CosmicTagger Conversion

The intent of this page is to show conceptually how to convert a model to run on the SambaNova system. It is not necessary to convert CosmicTagger because it has already been converted and is located at CosmicTagger on the SambaNova branch. The original is located at CosmicTagger.

Run Model on CPU

The first step to converting a model is to verify that it runs on the CPU. This step has been verified for CosmicTagger.

Config.py

CosmicTagger can run on multiple machines. As such, it is necessary to specify the architecture that one is using. For example, CPU or GPU. The architecture is stored in the ComputeMode class.

Edit src/config/config.py. Add RDU to the ComputeMode class.

class ComputeMode(Enum):
    CPU   = 0
    #...
    RDU   = 6

Trainer.py

Edit src/utils/torch/trainer.py.

Import SambaNova Packages

Insert the imports at the top of the file.

SambaFlow is a complete software stack designed to take input from standard machine learning frameworks such as PyTorch and TensorFlow. SambaFlow automatically extracts, optimizes, and maps dataflow graphs onto RDUs.

try:
    from sambaflow import samba

    import sambaflow.samba.utils as utils
    from sambaflow.samba.utils.argparser import parse_app_args
    from sambaflow.samba.utils.common import common_app_driver
except:
    pass

Wrap Model

Wrap the model using poptorch.trainingModel() so that it may be ran on IPUs for training.

Wrap the model using poptorch.inferenceModel() when not training.

Find the following code around line 90 in the init_network method.

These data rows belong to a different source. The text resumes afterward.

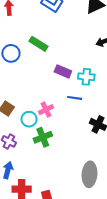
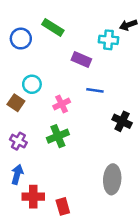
cyan cross: (86, 77) -> (109, 40), moved
cyan circle: (29, 119) -> (32, 84), moved

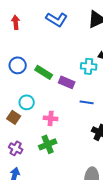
green rectangle: (53, 27) -> (44, 72), moved
blue line: (95, 90) -> (87, 102), moved
pink cross: (62, 104) -> (51, 118), turned 32

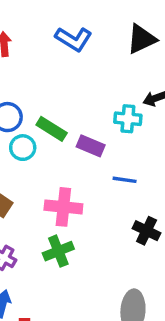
cyan circle: (27, 102) -> (23, 148), moved
pink cross: (51, 118) -> (63, 207), size x1.5

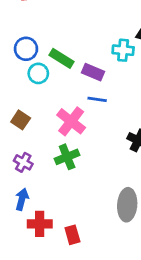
blue line: (125, 180) -> (97, 99), moved
pink cross: (63, 207) -> (71, 121), turned 32

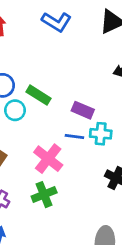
cyan cross: (123, 50) -> (101, 134), moved
purple rectangle: (93, 72) -> (83, 110), moved

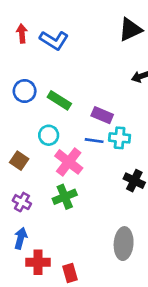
blue L-shape: (56, 22) -> (54, 40), moved
cyan circle: (15, 110) -> (49, 135), moved

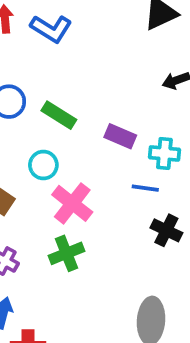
cyan cross: (120, 138) -> (164, 153), moved
blue line: (94, 141) -> (145, 188), moved

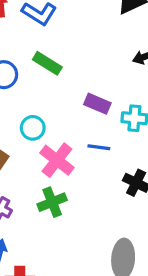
green rectangle: (59, 115) -> (47, 63), moved
blue line: (145, 188) -> (99, 147), moved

        # Foregoing any fusions as to not disturb the existing ingestion pipeline
        if self.is_training() and self.args.mode.quantization_aware:
            self._raw_net.qconfig = torch.quantization.get_default_qat_qconfig('fbgemm')
            self._net = torch.quantization.prepare_qat(self._raw_net)
        else:
            self._net = self._raw_net

After the above code, add:

        if self.args.run.compute_mode == ComputeMode.IPU:
            if self.is_training():
                opts = poptorch.Options()
                self._net = poptorch.trainingModel(self._net, opts, optimizer=torch.optim.SGD(self._net.parameters(), lr=1e-3))
            else:
                self._net = poptorch.inferenceModel(self._net)

See poptorch.trainingModel() and poptorch.inferenceModel() for more information.

There is also a Build the Model tutorial.

Update Optimizer

Update init_optimizer() to use the poptorch class instead of the torch class as needed.

Change:

        if self.args.mode.optimizer.name == OptimizerKind.rmsprop:
            self._opt = torch.optim.RMSprop(self._net.parameters(), 1.0, eps=1e-4)
        else:
            self._opt = torch.optim.Adam(self._net.parameters(), 1.0)

to:

        if self.args.mode.optimizer.name == OptimizerKind.rmsprop:
            if self.args.run.compute_mode == ComputeMode.IPU:
                self._opt = poptorch.optim.RMSprop(self._net.parameters(), 1.0, eps=1e-4)
            else:
                self._opt = torch.optim.RMSprop(self._net.parameters(), 1.0, eps=1e-4)
        else:
            if self.args.run.compute_mode == ComputeMode.IPU:
                self._opt = poptorch.optim.Adam(self._net.parameters(), 1.0)
            else:
                self._opt = torch.optim.Adam(self._net.parameters(), 1.0)

Update the Forward Pass

Putting the loss calculation in forward_pass() allows the loss computation to be performed on the IPUs. This will be faster because the data will not need to be transfered round-trip to the CPU.

Change forward_pass():

Original

            if net is None:
                logits_image = self._net(minibatch_data['image'])
            else:
                logits_image = net(minibatch_data['image'])

Updated

The following code changes are to account for the loss function, i.e., self.loss_calculator, and the image labels, i.e., labels_image, to be passed to the model's forward_pass method. Additionally, the calculated loss is returned from the forward_pass method.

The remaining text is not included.